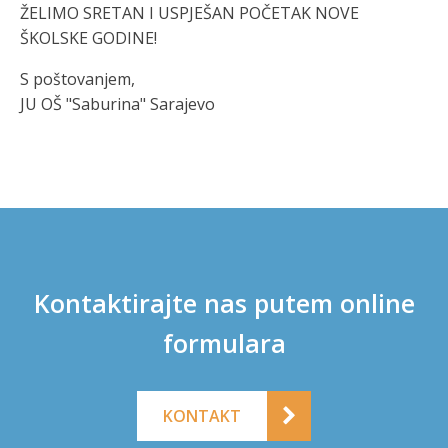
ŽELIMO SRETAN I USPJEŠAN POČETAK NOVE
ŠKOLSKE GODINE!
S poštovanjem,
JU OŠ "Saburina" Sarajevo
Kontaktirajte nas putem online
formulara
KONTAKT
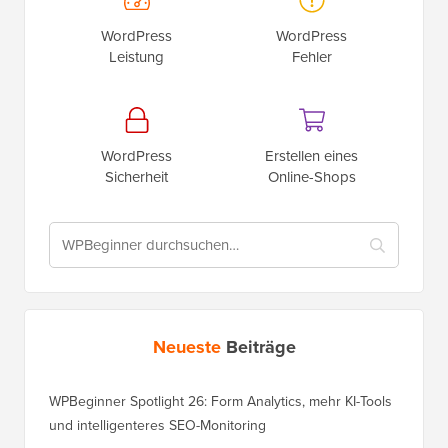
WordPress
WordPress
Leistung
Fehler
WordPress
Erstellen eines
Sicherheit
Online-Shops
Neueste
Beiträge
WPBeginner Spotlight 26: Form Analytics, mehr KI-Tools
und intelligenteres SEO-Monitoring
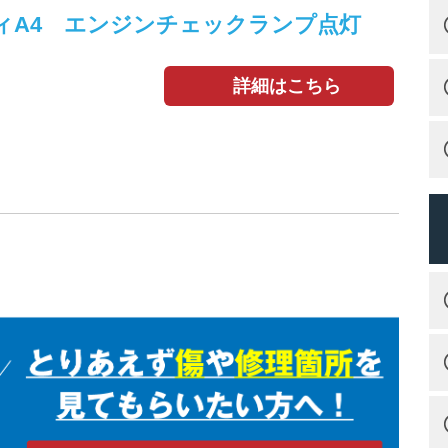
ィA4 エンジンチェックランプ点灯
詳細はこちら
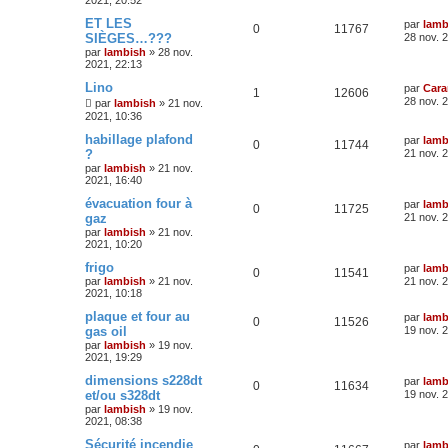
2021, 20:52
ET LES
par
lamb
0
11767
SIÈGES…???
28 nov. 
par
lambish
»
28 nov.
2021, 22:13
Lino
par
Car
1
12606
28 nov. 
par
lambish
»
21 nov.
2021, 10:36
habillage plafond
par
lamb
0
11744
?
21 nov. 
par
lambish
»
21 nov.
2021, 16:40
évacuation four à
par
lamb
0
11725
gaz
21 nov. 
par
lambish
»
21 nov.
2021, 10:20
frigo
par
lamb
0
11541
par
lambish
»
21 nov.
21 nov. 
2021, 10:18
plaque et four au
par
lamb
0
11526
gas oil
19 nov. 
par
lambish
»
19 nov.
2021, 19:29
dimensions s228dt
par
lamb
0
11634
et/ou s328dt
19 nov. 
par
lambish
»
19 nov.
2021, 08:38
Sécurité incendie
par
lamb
● ● ● ● ●
Would you repeat the listing word for word and skip every picture?

> Response area:
ŽELIMO SRETAN I USPJEŠAN POČETAK NOVE
ŠKOLSKE GODINE!
S poštovanjem,
JU OŠ "Saburina" Sarajevo
Kontaktirajte nas putem online
formulara
KONTAKT
WordPress
WordPress
Leistung
Fehler
WordPress
Erstellen eines
Sicherheit
Online-Shops
Neueste
Beiträge
WPBeginner Spotlight 26: Form Analytics, mehr KI-Tools
und intelligenteres SEO-Monitoring
ィA4 エンジンチェックランプ点灯
詳細はこちら
2021, 20:52
ET LES
par
lamb
0
11767
SIÈGES…???
28 nov. 
par
lambish
»
28 nov.
2021, 22:13
Lino
par
Car
1
12606
28 nov. 
par
lambish
»
21 nov.
2021, 10:36
habillage plafond
par
lamb
0
11744
?
21 nov. 
par
lambish
»
21 nov.
2021, 16:40
évacuation four à
par
lamb
0
11725
gaz
21 nov. 
par
lambish
»
21 nov.
2021, 10:20
frigo
par
lamb
0
11541
par
lambish
»
21 nov.
21 nov. 
2021, 10:18
plaque et four au
par
lamb
0
11526
gas oil
19 nov. 
par
lambish
»
19 nov.
2021, 19:29
dimensions s228dt
par
lamb
0
11634
et/ou s328dt
19 nov. 
par
lambish
»
19 nov.
2021, 08:38
Sécurité incendie
par
lamb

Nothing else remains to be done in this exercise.